_ACTIVITY_
Starting with the first line of the data that follows, transcribe every line verbatim until the line containing "dalam sebuah jaringan" has been transcribed.

(Stored data entries)
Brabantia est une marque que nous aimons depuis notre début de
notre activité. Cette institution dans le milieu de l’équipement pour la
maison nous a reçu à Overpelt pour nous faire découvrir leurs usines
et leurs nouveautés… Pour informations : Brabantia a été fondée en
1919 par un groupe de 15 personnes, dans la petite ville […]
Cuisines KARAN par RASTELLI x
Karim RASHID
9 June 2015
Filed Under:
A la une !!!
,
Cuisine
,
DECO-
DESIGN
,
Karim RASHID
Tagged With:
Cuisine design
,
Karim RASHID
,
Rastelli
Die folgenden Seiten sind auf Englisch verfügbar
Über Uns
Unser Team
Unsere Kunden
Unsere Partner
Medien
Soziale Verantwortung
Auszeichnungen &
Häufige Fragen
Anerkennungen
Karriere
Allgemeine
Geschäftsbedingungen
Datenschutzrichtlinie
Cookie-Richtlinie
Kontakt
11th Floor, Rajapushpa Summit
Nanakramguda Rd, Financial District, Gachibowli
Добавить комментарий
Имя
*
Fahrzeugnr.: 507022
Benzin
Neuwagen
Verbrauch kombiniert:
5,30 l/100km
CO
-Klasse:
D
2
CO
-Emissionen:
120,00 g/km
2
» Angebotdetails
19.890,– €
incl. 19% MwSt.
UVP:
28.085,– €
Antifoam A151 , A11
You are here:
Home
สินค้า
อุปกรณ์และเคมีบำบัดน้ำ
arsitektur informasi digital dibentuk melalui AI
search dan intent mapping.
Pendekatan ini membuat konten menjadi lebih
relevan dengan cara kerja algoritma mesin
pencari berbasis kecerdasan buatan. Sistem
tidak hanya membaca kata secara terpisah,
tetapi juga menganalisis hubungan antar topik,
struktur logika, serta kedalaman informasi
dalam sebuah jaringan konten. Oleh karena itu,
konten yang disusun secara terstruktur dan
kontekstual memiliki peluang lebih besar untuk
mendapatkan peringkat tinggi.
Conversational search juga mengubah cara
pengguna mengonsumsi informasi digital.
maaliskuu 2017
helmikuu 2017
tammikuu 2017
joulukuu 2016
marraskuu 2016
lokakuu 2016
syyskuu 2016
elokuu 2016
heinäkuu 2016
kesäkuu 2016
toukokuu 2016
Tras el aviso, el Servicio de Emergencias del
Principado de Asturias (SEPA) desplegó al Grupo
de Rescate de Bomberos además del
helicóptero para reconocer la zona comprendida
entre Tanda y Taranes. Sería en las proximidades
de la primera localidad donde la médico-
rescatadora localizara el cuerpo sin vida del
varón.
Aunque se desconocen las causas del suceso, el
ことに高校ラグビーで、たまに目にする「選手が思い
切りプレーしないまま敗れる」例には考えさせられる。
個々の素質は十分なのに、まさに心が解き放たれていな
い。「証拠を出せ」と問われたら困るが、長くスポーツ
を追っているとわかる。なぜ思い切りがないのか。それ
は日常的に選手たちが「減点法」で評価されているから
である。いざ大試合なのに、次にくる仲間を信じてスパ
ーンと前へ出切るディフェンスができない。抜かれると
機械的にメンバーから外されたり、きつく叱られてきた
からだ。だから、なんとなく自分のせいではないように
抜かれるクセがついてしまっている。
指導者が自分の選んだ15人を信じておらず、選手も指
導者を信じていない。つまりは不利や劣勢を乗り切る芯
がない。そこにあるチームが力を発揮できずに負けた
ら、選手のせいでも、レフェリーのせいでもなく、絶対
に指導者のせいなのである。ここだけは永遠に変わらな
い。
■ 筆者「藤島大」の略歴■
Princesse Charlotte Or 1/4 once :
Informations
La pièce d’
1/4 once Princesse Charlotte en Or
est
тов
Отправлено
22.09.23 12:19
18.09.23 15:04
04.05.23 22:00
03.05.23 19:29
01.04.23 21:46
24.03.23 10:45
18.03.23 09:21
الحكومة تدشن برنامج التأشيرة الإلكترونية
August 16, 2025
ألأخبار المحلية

_FINISHED TASK_
Brabantia est une marque que nous aimons depuis notre début de
notre activité. Cette institution dans le milieu de l’équipement pour la
maison nous a reçu à Overpelt pour nous faire découvrir leurs usines
et leurs nouveautés… Pour informations : Brabantia a été fondée en
1919 par un groupe de 15 personnes, dans la petite ville […]
Cuisines KARAN par RASTELLI x
Karim RASHID
9 June 2015
Filed Under:
A la une !!!
,
Cuisine
,
DECO-
DESIGN
,
Karim RASHID
Tagged With:
Cuisine design
,
Karim RASHID
,
Rastelli
Die folgenden Seiten sind auf Englisch verfügbar
Über Uns
Unser Team
Unsere Kunden
Unsere Partner
Medien
Soziale Verantwortung
Auszeichnungen &
Häufige Fragen
Anerkennungen
Karriere
Allgemeine
Geschäftsbedingungen
Datenschutzrichtlinie
Cookie-Richtlinie
Kontakt
11th Floor, Rajapushpa Summit
Nanakramguda Rd, Financial District, Gachibowli
Добавить комментарий
Имя
*
Fahrzeugnr.: 507022
Benzin
Neuwagen
Verbrauch kombiniert:
5,30 l/100km
CO
-Klasse:
D
2
CO
-Emissionen:
120,00 g/km
2
» Angebotdetails
19.890,– €
incl. 19% MwSt.
UVP:
28.085,– €
Antifoam A151 , A11
You are here:
Home
สินค้า
อุปกรณ์และเคมีบำบัดน้ำ
arsitektur informasi digital dibentuk melalui AI
search dan intent mapping.
Pendekatan ini membuat konten menjadi lebih
relevan dengan cara kerja algoritma mesin
pencari berbasis kecerdasan buatan. Sistem
tidak hanya membaca kata secara terpisah,
tetapi juga menganalisis hubungan antar topik,
struktur logika, serta kedalaman informasi
dalam sebuah jaringan konten. Oleh karena itu,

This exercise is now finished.